[Devel] [PATCH vz9] dm-ploop: fix and rework md updates

Wed Feb 12 12:42:12 MSK 2025

On 12.02.25 11:02, Pavel Tikhomirov wrote:
> 
> 
> On 2/12/25 14:38, Alexander Atanasov wrote:
>> On 12.02.25 7:54, Pavel Tikhomirov wrote:
>>>
>>>
>>> On 2/11/25 22:25, Alexander Atanasov wrote:
>>>> With the locking reduced it opened windows for races between
>>>> running updates, pending and new updates. Current logic to
>>>> deal with them is not correct.
>>>
>>> Examples of exact race situation in code would be appreciated, as now 
>>> it's impossible to unserstand which exact race we are trying to fix.
>>>
>>> E.g. preferably in this format:
>>>
>>> Thread 1:
>>> A1
>>> B1
>>>                  Thread2:
>>>                  A2
>>>                  B2
>>> C1
>>>                  C2
>>
>>
>>
>> Too many to describe them that way - we have three actors.
>> Locking and logic is wrong.
> 
> Sorry, but it is not obvious what was wrong with it in the first place. 
> To review and verify the fix, I need to have full information about what 
> the problem was (it's unclear from JIRA too, unless I reinvestigate all 
> the crashes there).
> 
>> Should i go over the code and explain it?
> 
> Can you please explain general lock logic a bit and maybe with couple of 
> references to code. Because for me "races between running updates, 
> pending and new updates" brings more questions when answers: What is 
> "running" updates? What is "pending" and "new" updates? What is "updates"?

Ok let me try - an md page can be in three states / which comments are 
updated in .h file/
  - MD_DIRTY - page awaits writeback - needs to be updated on disk
  - MD_WRITEBACK - page update is being  processed - write out started 
and is in progress

there is only one piwb - in md_page struct.
Let's walk over ploop_locate_new_cluster_and_attach_pio as it is the 
base case, others are derivatives.

First under lock spin_lock_irqsave(&ploop->bat_lock, flags);
The there is :
if (piwb && (piwb->type != type || test_bit(MD_WRITEBACK, &md->status)))

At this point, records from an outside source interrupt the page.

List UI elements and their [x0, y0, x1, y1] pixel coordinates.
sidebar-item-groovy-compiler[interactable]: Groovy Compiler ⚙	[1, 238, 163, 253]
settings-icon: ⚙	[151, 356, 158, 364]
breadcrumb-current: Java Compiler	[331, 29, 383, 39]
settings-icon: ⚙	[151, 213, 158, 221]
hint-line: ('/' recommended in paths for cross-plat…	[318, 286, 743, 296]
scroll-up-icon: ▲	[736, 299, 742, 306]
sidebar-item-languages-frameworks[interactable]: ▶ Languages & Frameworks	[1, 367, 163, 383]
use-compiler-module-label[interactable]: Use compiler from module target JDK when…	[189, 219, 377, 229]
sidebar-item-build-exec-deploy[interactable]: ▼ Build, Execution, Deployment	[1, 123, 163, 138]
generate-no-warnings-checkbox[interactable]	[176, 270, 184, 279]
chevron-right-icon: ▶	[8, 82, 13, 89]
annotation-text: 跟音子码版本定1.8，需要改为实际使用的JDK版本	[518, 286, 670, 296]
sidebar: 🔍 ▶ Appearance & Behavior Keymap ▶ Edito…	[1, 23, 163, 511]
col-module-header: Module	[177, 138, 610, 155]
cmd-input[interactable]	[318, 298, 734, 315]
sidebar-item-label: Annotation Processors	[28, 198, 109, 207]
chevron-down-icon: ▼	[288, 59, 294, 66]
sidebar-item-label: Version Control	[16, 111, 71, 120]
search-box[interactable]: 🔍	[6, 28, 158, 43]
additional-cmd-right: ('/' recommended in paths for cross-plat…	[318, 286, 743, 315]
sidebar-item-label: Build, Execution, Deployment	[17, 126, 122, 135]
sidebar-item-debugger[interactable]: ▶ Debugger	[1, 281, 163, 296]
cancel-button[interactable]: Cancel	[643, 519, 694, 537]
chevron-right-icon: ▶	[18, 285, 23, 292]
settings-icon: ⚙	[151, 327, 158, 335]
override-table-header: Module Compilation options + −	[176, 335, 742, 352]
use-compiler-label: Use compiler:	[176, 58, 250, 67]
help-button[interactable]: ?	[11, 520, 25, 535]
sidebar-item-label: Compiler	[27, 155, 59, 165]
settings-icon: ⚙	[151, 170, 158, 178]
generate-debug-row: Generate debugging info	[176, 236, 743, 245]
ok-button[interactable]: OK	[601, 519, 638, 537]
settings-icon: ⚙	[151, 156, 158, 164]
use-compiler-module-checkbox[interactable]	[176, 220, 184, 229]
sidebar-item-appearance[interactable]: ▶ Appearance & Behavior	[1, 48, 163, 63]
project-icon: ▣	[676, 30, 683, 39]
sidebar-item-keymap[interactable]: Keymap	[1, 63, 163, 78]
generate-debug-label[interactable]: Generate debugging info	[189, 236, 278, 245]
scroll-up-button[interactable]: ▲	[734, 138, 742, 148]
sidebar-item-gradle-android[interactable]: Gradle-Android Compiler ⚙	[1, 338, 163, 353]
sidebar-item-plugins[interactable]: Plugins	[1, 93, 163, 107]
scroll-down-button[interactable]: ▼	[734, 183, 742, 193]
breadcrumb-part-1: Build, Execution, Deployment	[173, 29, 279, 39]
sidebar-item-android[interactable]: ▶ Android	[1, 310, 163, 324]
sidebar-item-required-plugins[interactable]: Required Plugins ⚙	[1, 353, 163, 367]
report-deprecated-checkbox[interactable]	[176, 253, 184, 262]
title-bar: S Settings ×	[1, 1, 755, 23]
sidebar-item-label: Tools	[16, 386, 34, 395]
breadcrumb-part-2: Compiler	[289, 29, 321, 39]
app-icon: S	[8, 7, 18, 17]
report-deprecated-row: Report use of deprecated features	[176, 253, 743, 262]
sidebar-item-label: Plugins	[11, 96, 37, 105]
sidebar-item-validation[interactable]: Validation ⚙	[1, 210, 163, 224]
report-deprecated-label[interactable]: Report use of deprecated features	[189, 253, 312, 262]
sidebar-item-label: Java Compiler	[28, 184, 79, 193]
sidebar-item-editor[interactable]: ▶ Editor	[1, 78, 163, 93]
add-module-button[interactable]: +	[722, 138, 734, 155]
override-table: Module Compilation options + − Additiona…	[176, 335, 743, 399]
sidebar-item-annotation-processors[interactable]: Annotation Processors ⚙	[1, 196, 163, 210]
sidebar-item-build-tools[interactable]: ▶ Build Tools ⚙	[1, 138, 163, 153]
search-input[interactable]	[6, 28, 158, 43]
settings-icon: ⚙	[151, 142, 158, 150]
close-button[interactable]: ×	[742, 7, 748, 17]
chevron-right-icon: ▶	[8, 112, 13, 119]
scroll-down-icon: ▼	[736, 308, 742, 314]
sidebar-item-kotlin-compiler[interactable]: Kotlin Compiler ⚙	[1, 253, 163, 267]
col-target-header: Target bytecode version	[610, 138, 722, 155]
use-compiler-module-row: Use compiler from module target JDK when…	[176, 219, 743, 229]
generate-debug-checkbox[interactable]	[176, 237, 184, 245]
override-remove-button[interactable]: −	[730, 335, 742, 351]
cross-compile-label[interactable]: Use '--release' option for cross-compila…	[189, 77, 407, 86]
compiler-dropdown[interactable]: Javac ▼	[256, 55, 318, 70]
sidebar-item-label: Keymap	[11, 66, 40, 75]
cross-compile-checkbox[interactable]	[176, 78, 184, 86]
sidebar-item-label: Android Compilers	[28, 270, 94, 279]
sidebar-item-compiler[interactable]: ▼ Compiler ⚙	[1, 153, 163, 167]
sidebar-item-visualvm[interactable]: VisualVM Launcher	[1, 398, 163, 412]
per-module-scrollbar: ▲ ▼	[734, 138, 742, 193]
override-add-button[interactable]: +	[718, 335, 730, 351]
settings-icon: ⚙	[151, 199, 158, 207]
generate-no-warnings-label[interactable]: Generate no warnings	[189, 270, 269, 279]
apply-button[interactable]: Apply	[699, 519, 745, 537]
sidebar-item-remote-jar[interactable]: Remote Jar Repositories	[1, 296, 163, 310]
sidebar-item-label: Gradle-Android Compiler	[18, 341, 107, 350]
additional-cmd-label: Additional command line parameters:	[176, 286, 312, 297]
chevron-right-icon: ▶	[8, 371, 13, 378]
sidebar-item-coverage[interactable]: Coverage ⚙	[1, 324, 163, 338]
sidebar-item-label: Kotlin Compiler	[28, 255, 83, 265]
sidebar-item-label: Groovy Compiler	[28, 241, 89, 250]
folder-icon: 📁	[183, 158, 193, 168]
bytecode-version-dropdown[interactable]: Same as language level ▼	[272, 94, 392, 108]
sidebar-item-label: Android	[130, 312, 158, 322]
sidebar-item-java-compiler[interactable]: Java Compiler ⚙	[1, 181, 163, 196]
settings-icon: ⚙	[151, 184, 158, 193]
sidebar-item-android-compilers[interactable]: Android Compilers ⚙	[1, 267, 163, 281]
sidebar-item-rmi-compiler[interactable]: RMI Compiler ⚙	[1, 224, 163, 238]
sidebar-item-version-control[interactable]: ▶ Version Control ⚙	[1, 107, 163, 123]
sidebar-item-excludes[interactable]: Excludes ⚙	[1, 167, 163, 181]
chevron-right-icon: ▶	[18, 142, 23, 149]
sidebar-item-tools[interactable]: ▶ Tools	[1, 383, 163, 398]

It uses piwb to check for dirty - if we have piwb we delay.
But the problem is in the case MD_WRITEBACK , i.e. it is not started
page is waiting for it to start.

Next check the type ALLOC vs DISCARD - we have only one piwb.
If it is the same it does not delay. And the currently waiting piwb
can be executed before it is completely updated.
For example in cow case a pio is added to cow_llist  -> the update can 
go and complete before it is added, so it won't be executed.

RACE - bat_write_complete clears  MD_WRITEBACK and sets piwb to NULL
early before the update is completed. Delayes pios can cause new updates
while the initial one is not completed.

Next it marks page dirty - but along that it is adding it to the 
writeback list - RACE - thread can see it before update is ready.
Next lock is unlocked.

To summarize - the race is between update preparation and thread
executing the updates - in several forms.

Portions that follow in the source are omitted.